There are other ways of expressing the tokens described here.
The C code
scanner generated by LEX can be altered before it is compiled. The generated
scanner is actually written to be "parser-driven"; when it is
integrated into a compiler front end, it is invoked by the parser.
Figure 3
shows how the tool operates. These steps may vary from system to system:
The LEX
metalanguage description is input in a file called lex.1. LEX produces
a file called lex.yy.c. The generated lexical analyzer is in UNIX's
executable file called a.out.
Within the
generated lex.yy.c is a C function called yylex() which
performs GetChar and other actions discussed in Section 2.2
The
resulting scanner matches the longest input sequence. If two regular
expressions match a particular input, then the first one defined is used.

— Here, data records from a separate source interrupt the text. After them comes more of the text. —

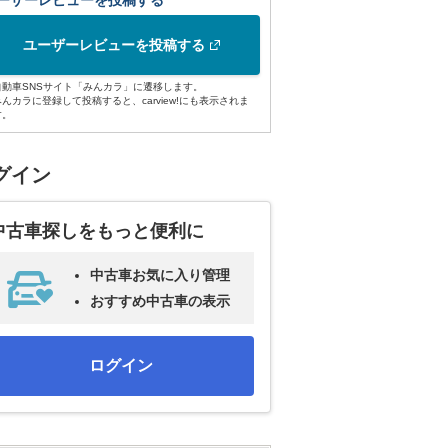
ーザーレビューを投稿する
ユーザーレビューを投稿する
自動車SNSサイト「みんカラ」に遷移します。
みんカラに登録して投稿すると、carview!にも表示されま
す。
グイン
中古車探しをもっと便利に
中古車お気に入り管理
おすすめ中古車の表示
ログイン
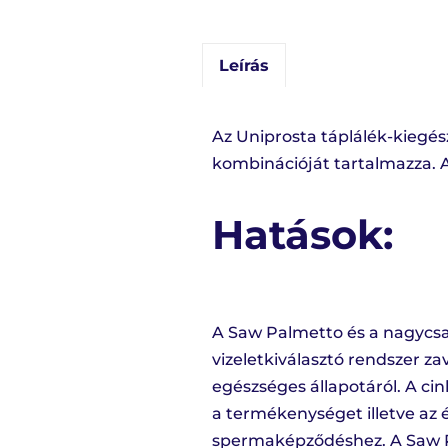
Leírás
Az Uniprosta táplálék-kiegés
kombinációját tartalmazza. A
Hatások:
A Saw Palmetto és a nagycsal
vizeletkiválasztó rendszer z
egészséges állapotáról. A cin
a termékenységet illetve az
spermaképződéshez. A Saw P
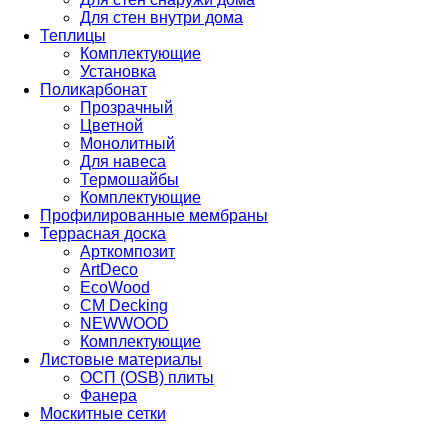
Для стен внутри дома
Теплицы
Комплектующие
Установка
Поликарбонат
Прозрачный
Цветной
Монолитный
Для навеса
Термошайбы
Комплектующие
Профилированные мембраны
Террасная доска
Арткомпозит
ArtDeco
EcoWood
CM Decking
NEWWOOD
Комплектующие
Листовые материалы
ОСП (OSB) плиты
Фанера
Москитные сетки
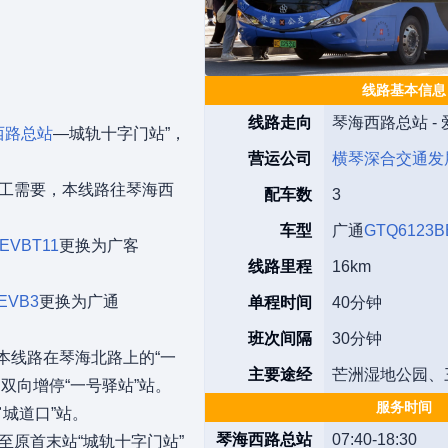
线路基本信息
线路走向
琴海西路总站 -
西路总站
—城轨十字门站”，
营运公司
横琴深合交通发
施工需要，本线路往琴海西
配车数
3
车型
广通
GTQ6123B
EVBT11
更换为广客
线路里程
16km
EVB3
更换为广通
单程时间
40分钟
班次间隔
30分钟
”；本线路在琴海北路上的“一
主要途经
芒洲湿地公园、
间双向增停“一号驿站”站。
服务时间
富城道口”站。
琴海西路总站
07:40-18:30
至原首末站“城轨十字门站”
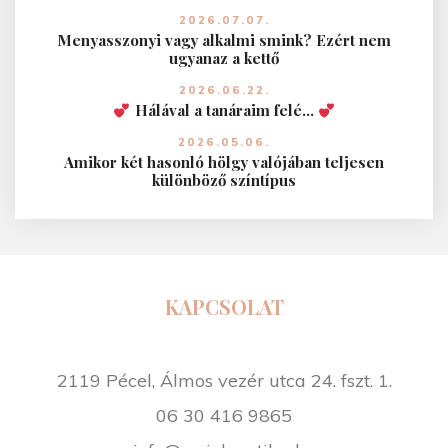
2026.07.07.
Menyasszonyi vagy alkalmi smink? Ezért nem
ugyanaz a kettő
2026.06.22.
Hálával a tanáraim felé…
2026.05.06.
Amikor két hasonló hölgy valójában teljesen
különböző színtípus
KAPCSOLAT
2119 Pécel, Álmos vezér utca 24. fszt. 1.
06 30 416 9865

There
are many more details of LEX's functionality to be described, and the reader is
invited to look at a user's manual for
any available LEX to which you may have access.
This has
been an introduction to lexical analyzer generators and the process of
converting from a regular expression to a minimal DFA, which is the lexical
analyzer. This conversion is so complicated that many computer scientists
advocate writing a lexical analyzer and then making changes to it for new
applications. This works well for applications where the tokens are quite
similar.
The
process of generating a lexical analyzer has been likened to the compiler
process itself:
There are several lexical analyzer generators
on the market, making it unlikely that anyone except a compiler tool designer
or student in a sadistic instructor's class would ever have to write one.